Ringo has an everything-goes attitude toward life and food. He is a puggle, a pug-beagle mix, a year old this month, who drives my family nuts with his insatiable appetite for just about anything. We have to toss a few kibbles in his crate to quiet the howlalujah chorus that serenades our family meals. He greets a properly fermented shoe with gusto. Most of all, he loves adventure.
He's also enthusiastic about wine -- at least, he enjoys licking the empty bottles we've set aside for the recycling bin. If Ringo were a French winemaker, I think he'd be at home in the Languedoc. Winemakers there share a similar joie de vivre.
This region along the Mediterranean has been known as France's "wine reservoir," producing boatloads of drinkable everyday plonk. Languedoc has a reputation for scandal, having historically supplied juice to more reputable regions that want to stretch their pricier wines. Modernity has not tamed the skulduggery: Three years ago, French authorities cracked down on a cooperative that had sold 18 million gallons of inexpensive merlot and syrah as pricier pinot noir to the U.S. wine company E.&J. Gallo for its Red Bicyclette brand.
But that rogue sense of adventure has a positive side as well. Languedoc is unbound by the traditions that have grown around Bordeaux and Burgundy over the centuries, traditions that dictate which grapes should be planted where. There are delimited appellations such as Corbieres, St. Chinian and Minervois, whose laws dictate certain grape blends, but much of the excitement today comes from wines simply labeled vin de pays. Younger winemakers are searching out prime vineyard sites, either for new plantings or for older parcels with well-established vines.
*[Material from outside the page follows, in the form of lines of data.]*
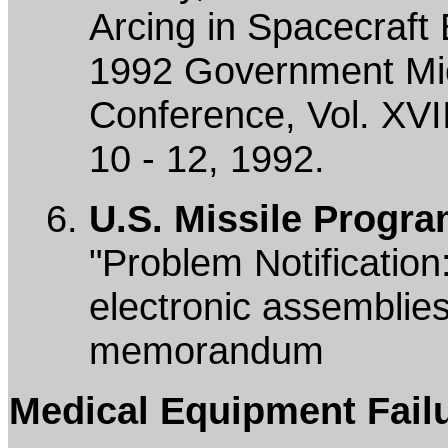
Arcing in Spacecraft 
1992 Government Micr
Conference, Vol. XVI
10 - 12, 1992.
U.S. Missile Progra
"Problem Notification
electronic assemblies
memorandum
Medical Equipment Fail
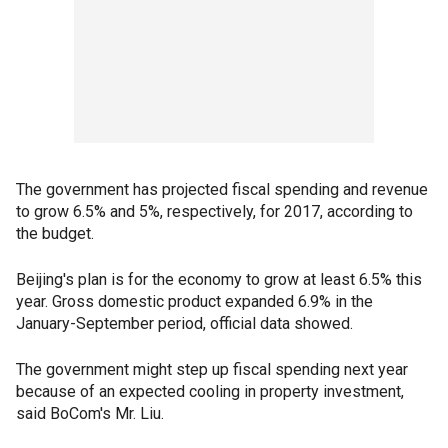
The government has projected fiscal spending and revenue
to grow 6.5% and 5%, respectively, for 2017, according to
the budget.
Beijing's plan is for the economy to grow at least 6.5% this
year. Gross domestic product expanded 6.9% in the
January-September period, official data showed.
The government might step up fiscal spending next year
because of an expected cooling in property investment,
said BoCom's Mr. Liu.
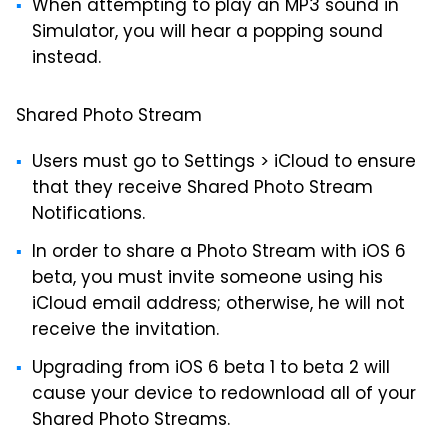
When attempting to play an MP3 sound in
Simulator, you will hear a popping sound
instead.
Shared Photo Stream
Users must go to Settings > iCloud to ensure
that they receive Shared Photo Stream
Notifications.
In order to share a Photo Stream with iOS 6
beta, you must invite someone using his
iCloud email address; otherwise, he will not
receive the invitation.
Upgrading from iOS 6 beta 1 to beta 2 will
cause your device to redownload all of your
Shared Photo Streams.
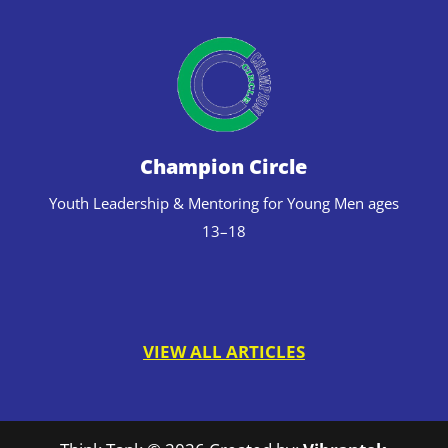
Champion Circle
Youth Leadership & Mentoring for Young Men ages
13–18
VIEW ALL ARTICLES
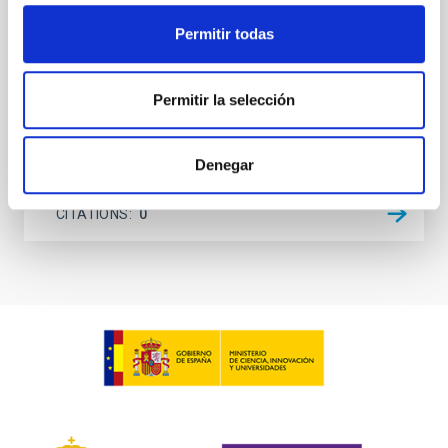
investigating the relationship between SMBH mass
at the
Permitir todas
Waas, Jourdan et al.
Permitir la selección
Advertised on:
6
2026
Denegar
BIBCODE
2026ASTCS..1100130W
CITATIONS
0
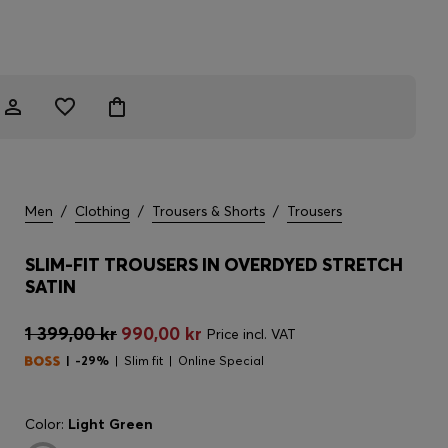
Men
/
Clothing
/
Trousers & Shorts
/
Trousers
SLIM-FIT TROUSERS IN OVERDYED STRETCH
SATIN
1 399,00 kr
990,00 kr
Price incl. VAT
-29%
Slim fit
Online Special
Color:
Light Green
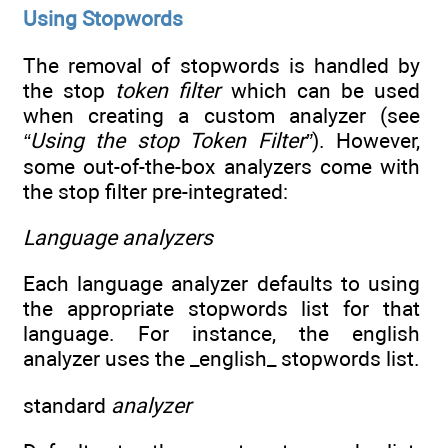
Using Stopwords
The removal of stopwords is handled by
the stop
token filter
which can be used
when creating a custom analyzer (see
“Using the stop Token Filter”
). However,
some out-of-the-box analyzers come with
the stop filter pre-integrated:
Language analyzers
Each language analyzer defaults to using
the appropriate stopwords list for that
language. For instance, the english
analyzer uses the _english_ stopwords list.
standard
analyzer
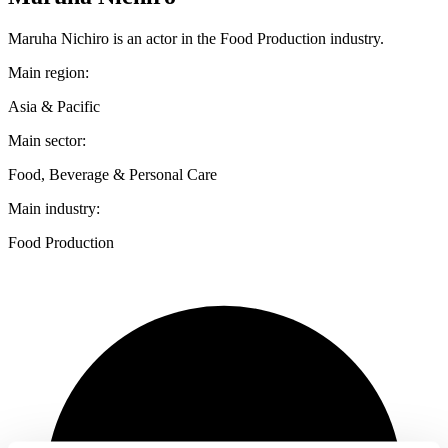
Maruha Nichiro is an actor in the Food Production industry.
Main region:
Asia & Pacific
Main sector:
Food, Beverage & Personal Care
Main industry:
Food Production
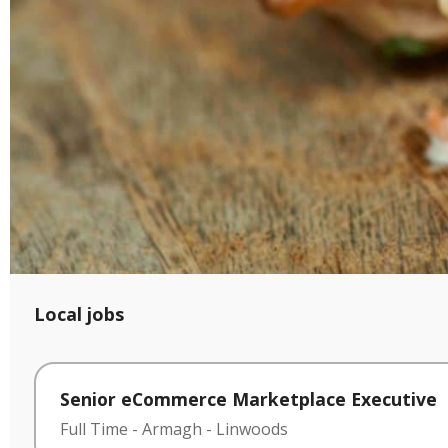
Local jobs
Senior eCommerce Marketplace Executive
Full Time
-
Armagh
-
Linwoods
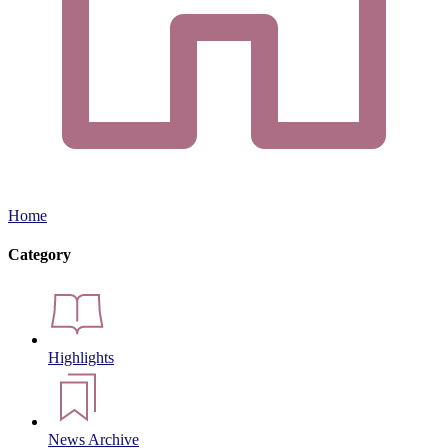
Home
Category
Highlights
News Archive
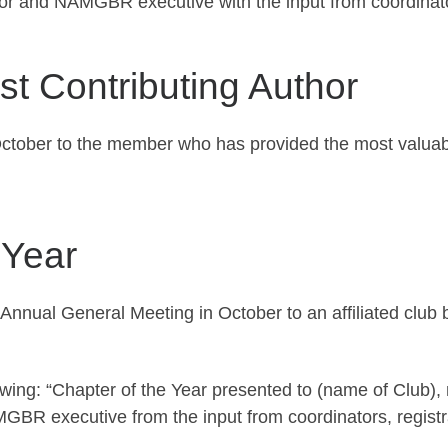
tor and NAMGBR executive with the input from coordinat
t Contributing Author
ctober to the member who has provided the most valuable 
 Year
 Annual General Meeting in October to an affiliated cl
owing: “Chapter of the Year presented to (name of Club),
MGBR executive from the input from coordinators, regist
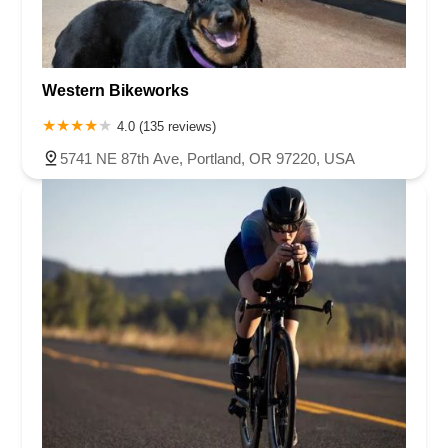
Western Bikeworks
4.0 (135 reviews)
5741 NE 87th Ave, Portland, OR 97220, USA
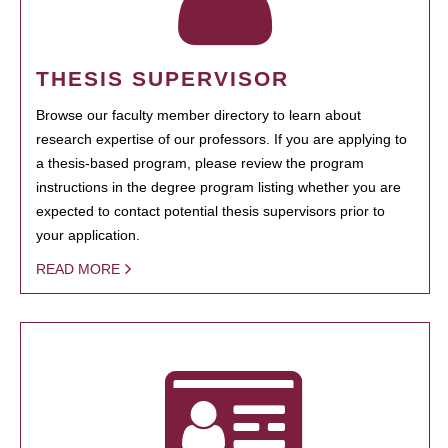
THESIS SUPERVISOR
Browse our faculty member directory to learn about
research expertise of our professors. If you are applying to
a thesis-based program, please review the program
instructions in the degree program listing whether you are
expected to contact potential thesis supervisors prior to
your application.
READ MORE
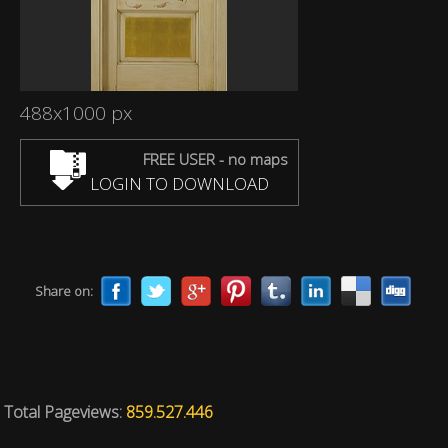
488x1000 px
FREE USER - no maps
LOGIN TO DOWNLOAD
Share on:
Total Pageviews:
859.527.446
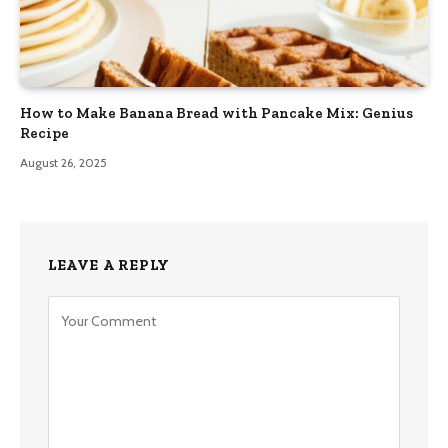
How to Make Banana Bread with Pancake Mix: Genius
Recipe
August 26, 2025
LEAVE A REPLY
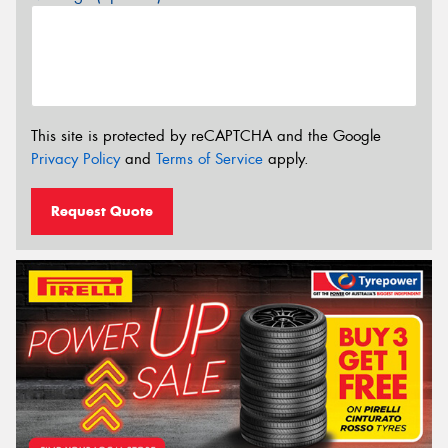
This site is protected by reCAPTCHA and the Google
Privacy Policy
and
Terms of Service
apply.
Request Quote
They are establishing new frontiers to create distinctive wines.
Adventurous wine lovers should scour retail shelves looking for unfamiliar Languedoc locales such as Larzac, where Julien Zernott and Delphine Rousseau craft compelling, mineral reds from traditional southern French grapes at their Domaine du Pas de l'Escalette. In the Haute Vallee de l'Orb, the Belgian husband-and-wife team of Wim Wagemans and Katja Stickens apply the winemaking craft they learned in Australia to make several wines, including a delicious tempranillo, a grape rarely grown outside its native Spain. In Souvignargues, in the eastern part of the Coteaux du Languedoc appellation, Thierry Forestier makes a complex white from ugni blanc grapes and a compelling red from syrah and carignan at his Domaine Mont de Marie.
Of these wineries, Domaine du Pas de l'Escalette is the oldest, founded in 2002. Forestier started two years later, while Wagemans and Stickens created their Le Bouc a Trois Pattes label in 2008. They are all small family wineries that use no herbicides or pesticides in the vineyard and little or no oak in the winery. Although they (mostly) use grapes traditional to southern France, they are producing modern, delicious wines.
The quality of these wines can startle even those who bring them to market. "I started 20 years ago in Bordeaux, then the Loire Valley, and then I finally went to Languedoc," says Franck Agostini of Promex Wines. "And wow."
The wines have a way of expressing a sense of place, Agostini says: "It is amazing to smell the scents of the surrounding area in a glass of wine."
The Languedoc "is a breeding ground for alternative vintners," says Ed Addiss of Wine Traditions in Falls Church, Va., an importer specializing in French family domaines. The warm, dry climate favors organic, biodynamic and even "natural" winemaking techniques, and the lack of historic regulation makes experimentation possible, he says.
Adventurous wines for adventurous palates, though I wouldn't recommend pairing them with an old shoe.